2.9.25

Podia haver uma lua velha

Deftones, “Milk of the Madonna”, in https://www.youtube.com/watch?v=D1zErtM1r2c

Uma inspeção cuidada à lua revela que não foi inventariada uma lua velha. E, todavia, a lua já é mais velha do que muita da História, o que seria suficiente para promover uma lua anciã. Talvez os habituais embaixadores de conspirações venham denunciar uma conspiração contra a terceira idade (uma parte do idadismo que conquistou espaço no vocabulário em curso): até a lua é omitida quando se peticiona a hipótese de existir uma lua velha.

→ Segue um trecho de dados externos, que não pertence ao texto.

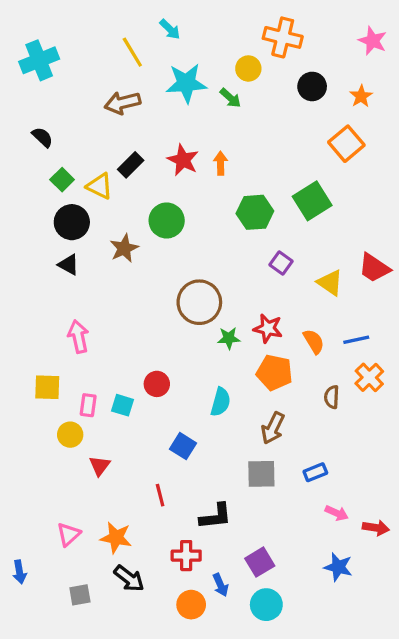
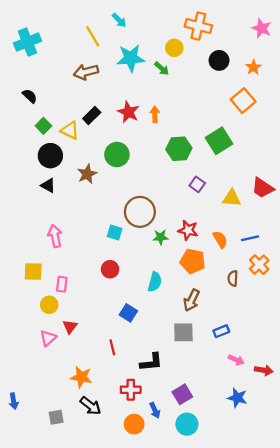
yellow triangle: (330, 283) -> (232, 198), turned -30
cyan square: (122, 405) -> (115, 233), moved
pink triangle: (69, 534) -> (48, 338), moved

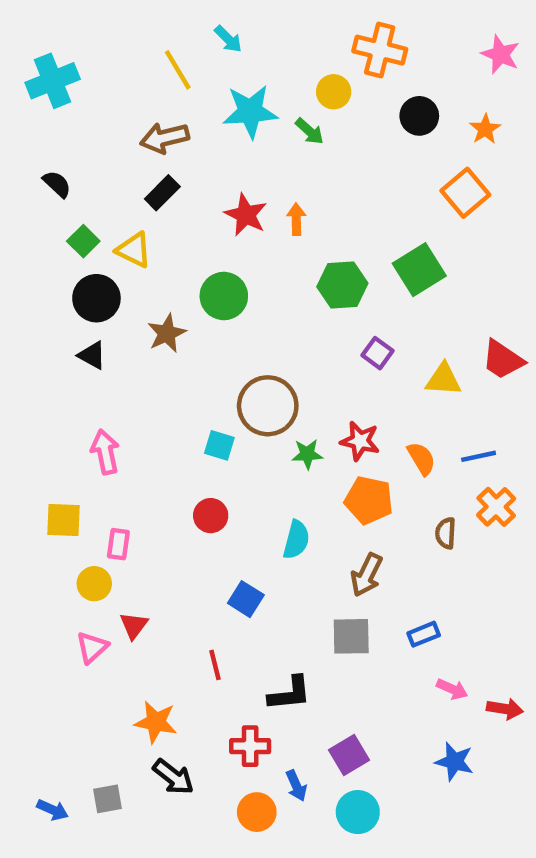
black rectangle: (92, 115) -> (162, 193), moved
blue arrow: (14, 401) -> (53, 810), moved, turned -56

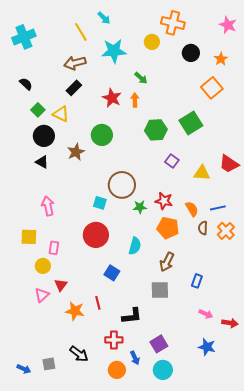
green arrow: (309, 131) -> (141, 78), moved
red circle: (211, 516) -> (96, 235), size x1.6
brown semicircle: (446, 533) -> (203, 228), moved
blue rectangle: (424, 634) -> (197, 281), moved, turned -48
orange star: (156, 722) -> (75, 311), moved

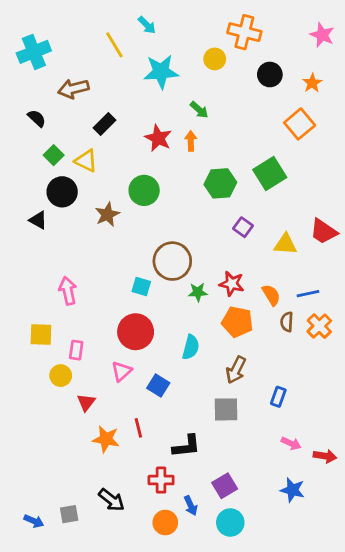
brown arrow: (75, 63) -> (73, 89), moved
black triangle: (42, 162) -> (38, 220), moved
pink triangle: (42, 295) -> (121, 371), moved

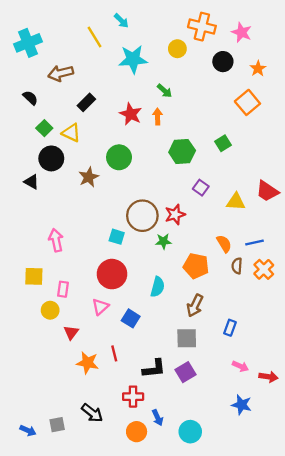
pink star: (322, 35) -> (242, 32), moved
green square: (270, 173) -> (223, 143), size x0.6
red star: (232, 284) -> (175, 214), moved, turned -30
purple square: (225, 486) -> (186, 372), moved

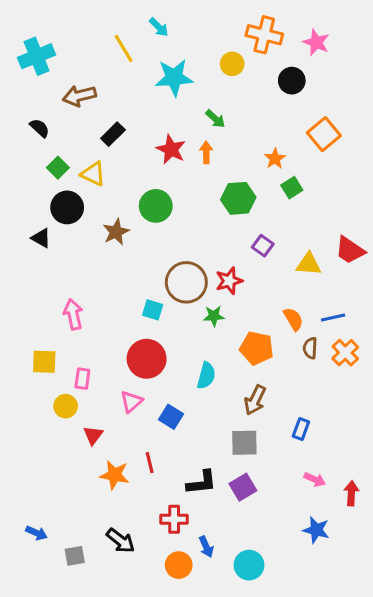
orange star: (258, 69) -> (275, 159), moved
red arrow: (268, 377) -> (351, 493), turned -96
blue arrow: (28, 430) -> (37, 533), moved

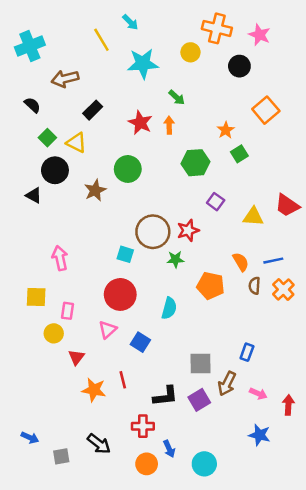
brown arrow: (255, 400) -> (227, 384), moved

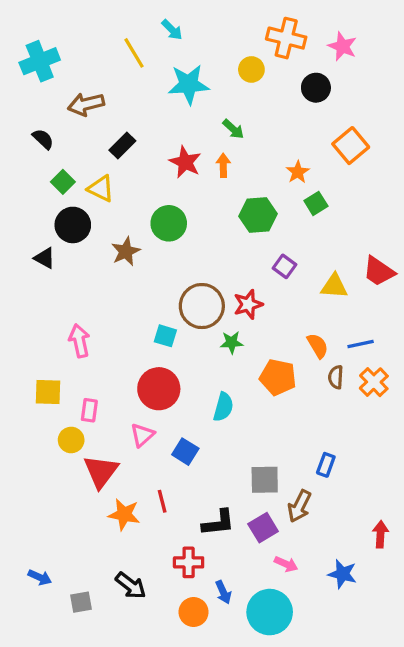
red triangle: (76, 357) -> (101, 471), size x1.6
pink arrow: (258, 394) -> (286, 564), moved
cyan circle: (204, 464) -> (270, 612), size x1.4

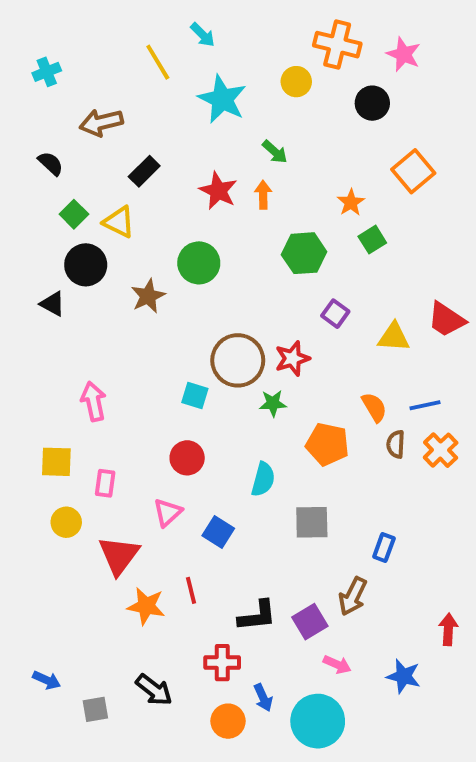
cyan cross: (40, 61) -> (47, 72), size x0.6
cyan star: (189, 84) -> (222, 99), turned 30
red circle: (159, 389) -> (187, 458), size x0.7
yellow circle: (71, 440) -> (66, 522), moved
gray square: (265, 480) -> (312, 522), moved

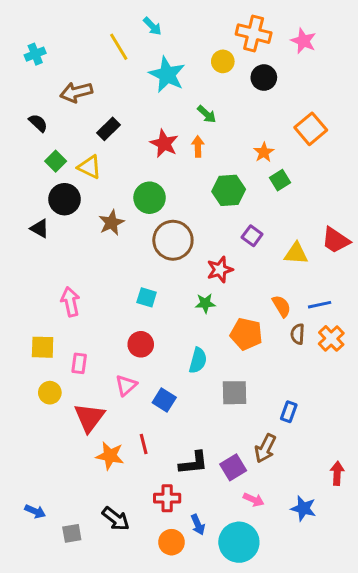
black circle: (372, 103) -> (264, 78), moved
brown circle: (238, 360) -> (173, 240), moved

A lua velha era uma boa ideia. Não para agradar aos descontentes do idadismo, mas para aproveitar as regalias que a experiência da idade nos lega. A lua velha seria um oráculo. Podíamos ler as suas cicatrizes para perceber que danos haviam sido causados para que essas cicatrizes tenham ficado tatuadas na pele da lua. A pele da lua seria um mapa a desvendar o sarcófago do futuro, para os interessados.

A lua velha seria a caução de todas as luas que estivessem por nascer. Elas não nasceriam órfãs, como se supõe ao apreciar a lua nova como uma fugaz e pouco nítida sombra que prenuncia o enchimento posterior que dará origem às várias fases de uma lua. Quando nascesse uma lua nova sabendo da existência de uma lua velha, ela não ficaria desorientada no remoto horizonte, quase anónima por a lucidez terrena não ter meios para a retratar. 

Pela lua velha passaria toda uma sorte de perguntas. Como se fosse um arquivo vivo e imorredoiro, que não há suspeita, formulada por peritos, da futura morte da lua. A lua arcana tem recursos capazes de resgatar do passado as respostas que satisfazem as demandas feitas. Seria como os anciãos em quem é depositada a responsabilidade de prover o destino comum. 

A lua velha não envelhece mais. Ela atingiu um estado de envelhecimento perpétuo e insuscetível de posterior decadência. Seria uma lição para os mortais que se amedrontam com a temível espada do envelhecimento. Por via das dúvidas, os tementes podem respeitar o sortilégio dos vinhos envelhecidos que se distinguem dos demais como vinhos de superiores pergaminhos.